Remme: Wenn Sie von einer neuen Dimension sprechen, was meinen Sie, wie sieht sie aus, warum ist das so?
Müller: In zweierlei Hinsicht: Das Erste ist, dass die Dopingmittel, mehrere hundert ja, die bisher verboten sind, in aller Regel Arzneimittelwirkstoffe sind, die in der Medizin ganz offiziell für bestimmte Indikationen angewendet werden und die im Sport nur missbraucht werden. In diesem Falle scheint es nun das erste Mal vorgekommen zu sein, dass eine Substanz speziell für den Missbrauch im Sport entwickelt worden ist. Das hat es in dieser Form bisher nicht gegeben. Das Zweite ist der Umfang und die Tatsache, dass man relativ rasch in der Lage ist, diese neue Substanz, die bisher unbekannt war, auch nachzuweisen. Nun ist an den vielen Nachrichten, die sich da fast überschlagen, nicht alles ganz hundertprozentig richtig. Es braucht also beispielsweise diese Substanz nicht neu auf die Liste gesetzt werden, sondern in der Liste über die anabolen Wirkstoffe, zu denen das THG gehört, steht ausdrücklich, dass Analoga der dort explizit aufgeführten Verbindungen ebenfalls verboten sind, und dazu gehört es. Das heißt, das ist auch im Moment schon verboten. Sonst wäre das ja gar kein Fall von positivem Dopingbefund.
Remme: Im Mittelpunkt scheint das Balco-Labor in Kalifornien zu stehen. Ist Ihnen diese Einrichtung schon vorher auffällig geworden?
Müller: Ich weiß natürlich nur, was ich über die Medien höre. Nein, sie sind nicht auffällig geworden. Es ist tatsächlich der erste Fall von einer solchen Designerproduktion, wie wir sie aus den anderen Drogen, den Betäubungsmitteln kennen, also zum Beispiel vom Ecstasy, die aber im Sport bisher keine Rolle gespielt haben.

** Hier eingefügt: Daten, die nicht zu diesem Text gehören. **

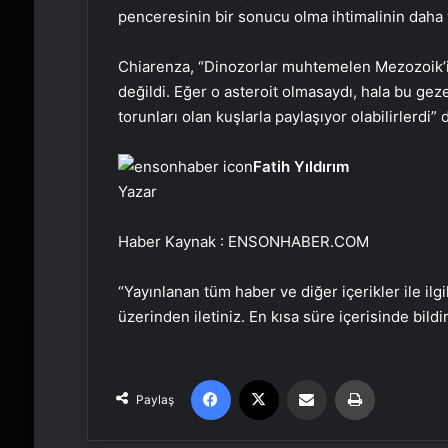
penceresinin bir sonucu olma ihtimalinin daha
Chiarenza, “Dinozorlar muhtemelen Mezozoik’
değildi. Eğer o asteroit olmasaydı, hala bu gez
torunları olan kuşlarla paylaşıyor olabilirlerdi”
Fatih Yıldırım
Yazar
Haber Kaynak : ENSONHABER.COM
“Yayınlanan tüm haber ve diğer içerikler ile ilgil
üzerinden iletiniz. En kısa süre içerisinde bildi
Facebook
X
Email'den paylaş
Yaz
Paylaş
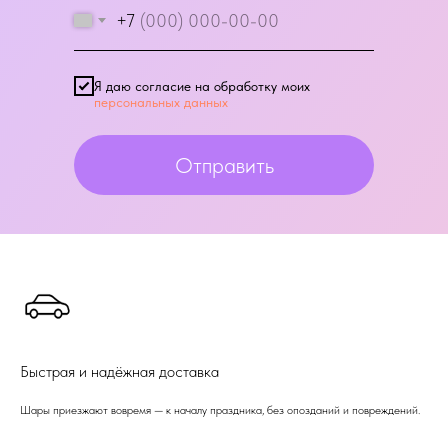
+7
Я даю согласие на обработку моих
персональных данных
Отправить
Быстрая и надёжная доставка
Шары приезжают вовремя — к началу праздника, без опозданий и повреждений.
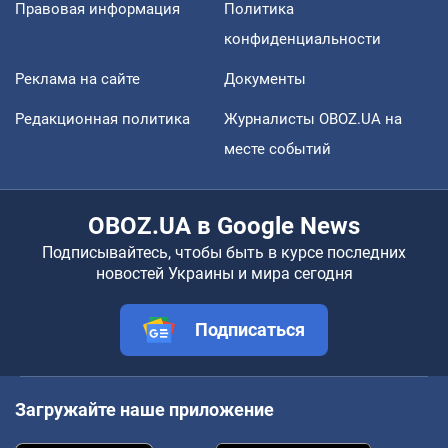
Правовая информация
Политика
конфиденциальности
Реклама на сайте
Документы
Редакционная политика
Журналисты OBOZ.UA на
месте событий
OBOZ.UA в Google News
Подписывайтесь, чтобы быть в курсе последних
новостей Украины и мира сегодня
Подписаться
Загружайте наше приложение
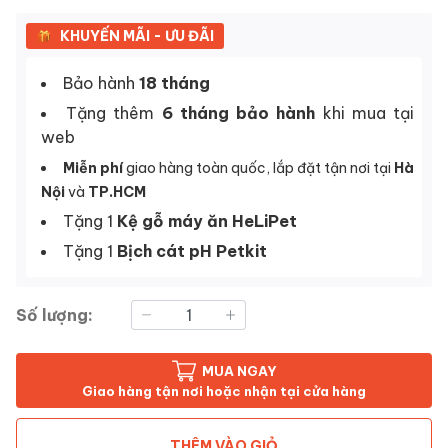
KHUYẾN MÃI - ƯU ĐÃI
Bảo hành
18 tháng
Tặng thêm
6 tháng bảo hành
khi mua tại
web
Miễn phí
giao hàng toàn quốc, lắp đặt tận nơi tại
Hà
Nội
và
TP.HCM
Tặng 1
Kệ gỗ máy ăn HeLiPet
Tặng 1
Bịch cát pH Petkit
Số lượng:
MUA NGAY
Giao hàng tận nơi hoặc nhận tại cửa hàng
THÊM VÀO GIỎ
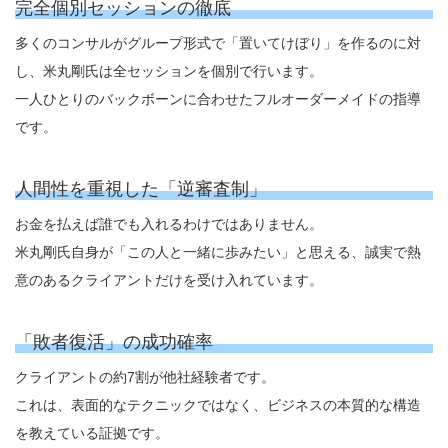
完全個別セッションの徹底
多くのコンサルがグループ形式で「置いてけぼり」を作るのに対
し、米丸剛氏は全セッションを個別で行います。
一人ひとりのバックボーンに合わせたフルオーダーメイドの指導
です。
人間性を重視した「逆審査制」
お金を払えば誰でも入れるわけではありません。
米丸剛氏自身が「この人と一緒に歩みたい」と思える、誠実で熱
意のあるクライアントだけを受け入れています。
「敗者復活」の成功確率
クライアントの約7割が他社経験者です。
これは、表面的なテクニックではなく、ビジネスの本質的な構造
を教えている証拠です。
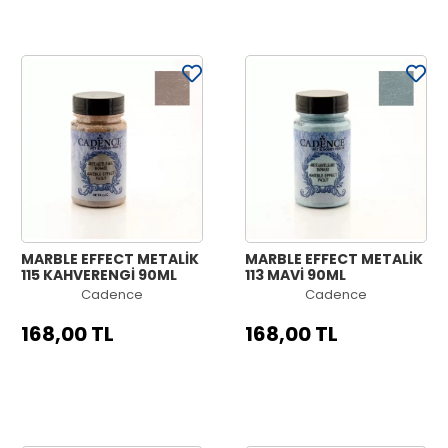
MARBLE EFFECT METALİK
MARBLE EFFECT METALİK
115 KAHVERENGİ 90ML
113 MAVİ 90ML
Cadence
Cadence
168,00 TL
168,00 TL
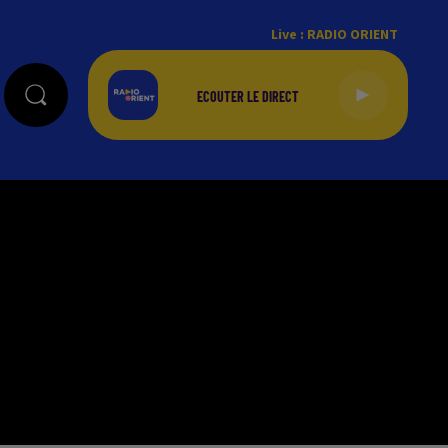
Live :
RADIO ORIENT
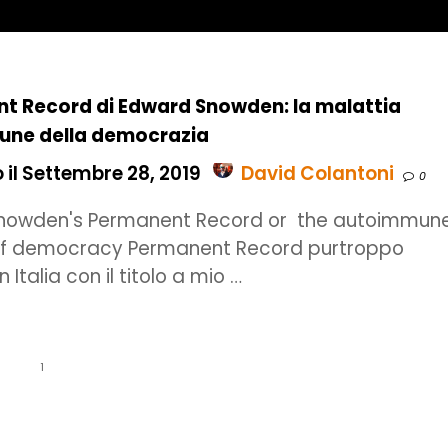
t Record di Edward Snowden: la malattia
ne della democrazia
 il Settembre 28, 2019
David Colantoni
0
nowden's Permanent Record or the autoimmun
of democracy Permanent Record purtroppo
n Italia con il titolo a mio …
1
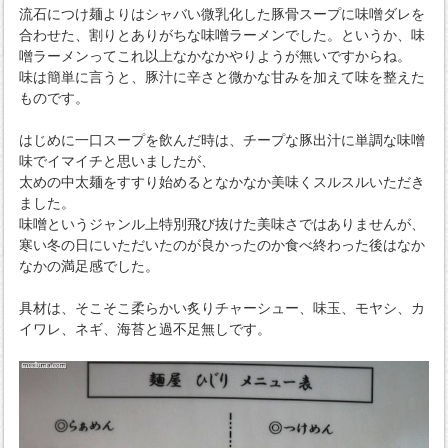
流石につけ麺よりはシャバい微乳化した豚骨スープに味噌ダレを
合わせた、割りとありがちな味噌ラーメンでした。というか、味
噌ラーメンってこれ以上なかなかやりようが無いですからね。
味は簡単に言うと、豚汁に辛さと微かな甘みを加えて味を整えた
ものです。
はじめに一口スープを飲んだ時は、チープな豚出汁に単調な味噌
味でイマイチと思いましたが、
太めの中太麺をすすり始めるとなかなか美味くスルスルいただき
ました。
味噌というジャンル上特別飛び抜けた美味さではありませんが、
寒い冬の日にいただいたのが良かったのか食べ終わった後はなか
なかの満足感でした。
具材は、そこそこ柔らかい炙りチャーシュー、味玉、モヤシ、カ
イワレ、ネギ、海苔と過不足無しです。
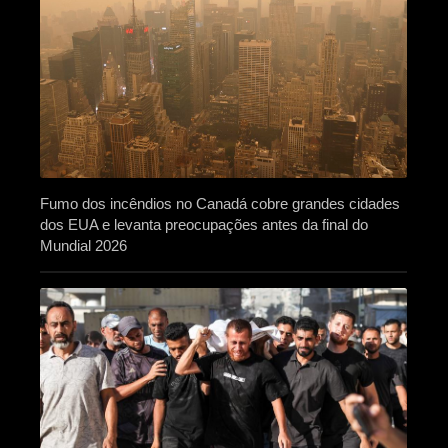
Fumo dos incêndios no Canadá cobre grandes cidades
dos EUA e levanta preocupações antes da final do
Mundial 2026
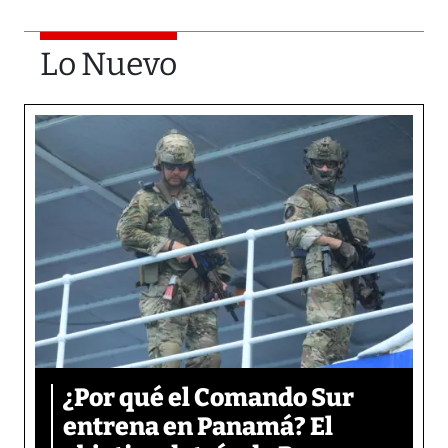
Lo Nuevo
¿Por qué el Comando Sur
entrena en Panamá? El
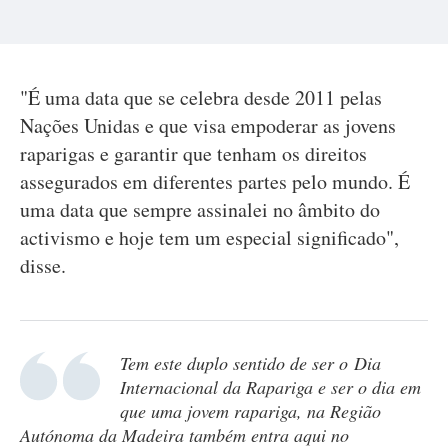
"É uma data que se celebra desde 2011 pelas
Nações Unidas e que visa empoderar as jovens
raparigas e garantir que tenham os direitos
assegurados em diferentes partes pelo mundo. É
uma data que sempre assinalei no âmbito do
activismo e hoje tem um especial significado",
disse.
Tem este duplo sentido de ser o Dia
Internacional da Rapariga e ser o dia em
que uma jovem rapariga, na Região
Autónoma da Madeira também entra aqui no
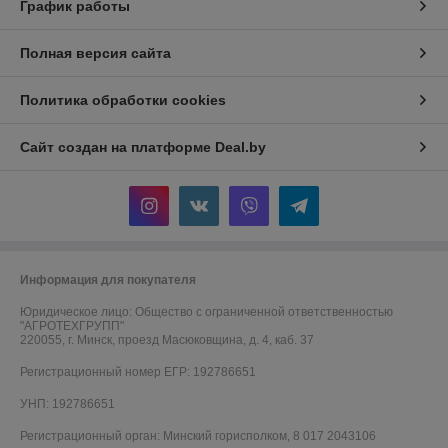
График работы
Полная версия сайта
Политика обработки cookies
Сайт создан на платформе Deal.by
Информация для покупателя
Юридическое лицо:
Общество с ограниченной ответственностью
"АГРОТЕХГРУПП"
220055, г. Минск, проезд Масюковщина, д. 4, каб. 37
Регистрационный номер ЕГР: 192786651
УНП: 192786651
Регистрационный орган: Минский горисполком, 8 017 2043106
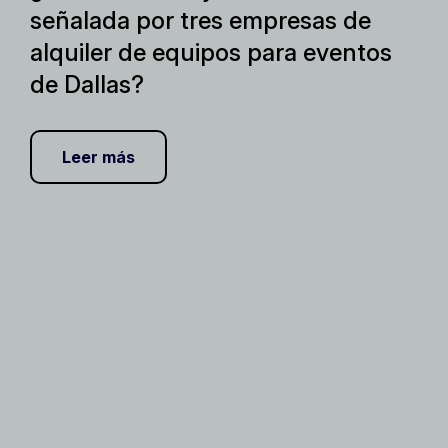
señalada por tres empresas de
alquiler de equipos para eventos
de Dallas?
Leer más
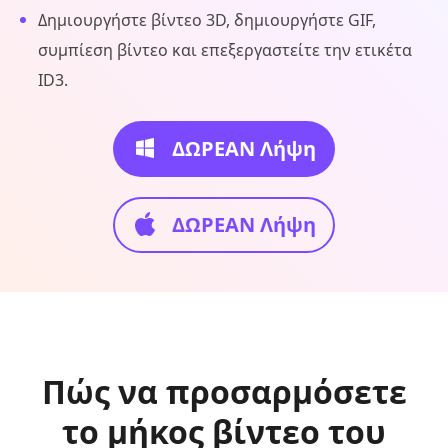
Δημιουργήστε βίντεο 3D, δημιουργήστε GIF,
συμπίεση βίντεο και επεξεργαστείτε την ετικέτα
ID3.
ΔΩΡΕΑΝ Λήψη
ΔΩΡΕΑΝ Λήψη
Πώς να προσαρμόσετε
το μήκος βίντεο του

Remme: Wir haben es gehört, Dutzende von Athleten sollen betroffen sein. Was, wenn die B-Probe den Verdacht bestätigt?
Müller: Das setze ich voraus, denn es wird hier besonderer Aufwand bereits in der ersten Phase mit der A-Probe getrieben worden sein, und ich wüsste nicht, warum die B-Probe dann negativ ausgehen soll. Das ist eigentlich heute weitgehend eine Formalität. Die B-Probe wird zu Sicherheit angestellt, insbesondere, um irgendwelche Manipulationen an den Proben auszuschließen. Aber in den allermeisten Fällen, bis auf winzige Ausnahmen, bestätigt die B-Probe die A-Probe.
Remme: Und welche Konsequenzen hat das dann?
Müller: Nun, dann sind es positive Fälle und dann müssen die Betreffenden gesperrt werden. Und das können sie nach meiner Auffassung schon jetzt, obwohl diese Substanz explizit nicht in der Liste enthalten ist, weil sie eben zu den verwandten Verbindungen gehört, die ebenfalls als verboten gelten.
Remme: Herr Müller, wenn es so etwas wie THG gibt, spricht dann nicht auch einiges dafür, dass es dieses Designermittel längst auch bis nach Europa, bis nach Deutschland geschafft hat?
Müller: Nun, das kann man befürchten, aber es ist nicht sicher. Ich weiß ja nun nicht, auf welche Weise genau die Anfangsinformation hier zustande gekommen ist. Im Allgemeinen hat das Aufkommen neuer Mittel, zum Beispiel auch Arzneimittelwirkstoffe, die das erste Mal im Sport missbraucht werden, nur einen kurzen Vorlauf, weil irgendetwas fast immer dazu beiträgt, dass man innerhalb von kurzer Zeit auf diese Substanzen stößt, selbst wenn man sie noch nicht sicher identifizieren kann und ihnen nachgeht.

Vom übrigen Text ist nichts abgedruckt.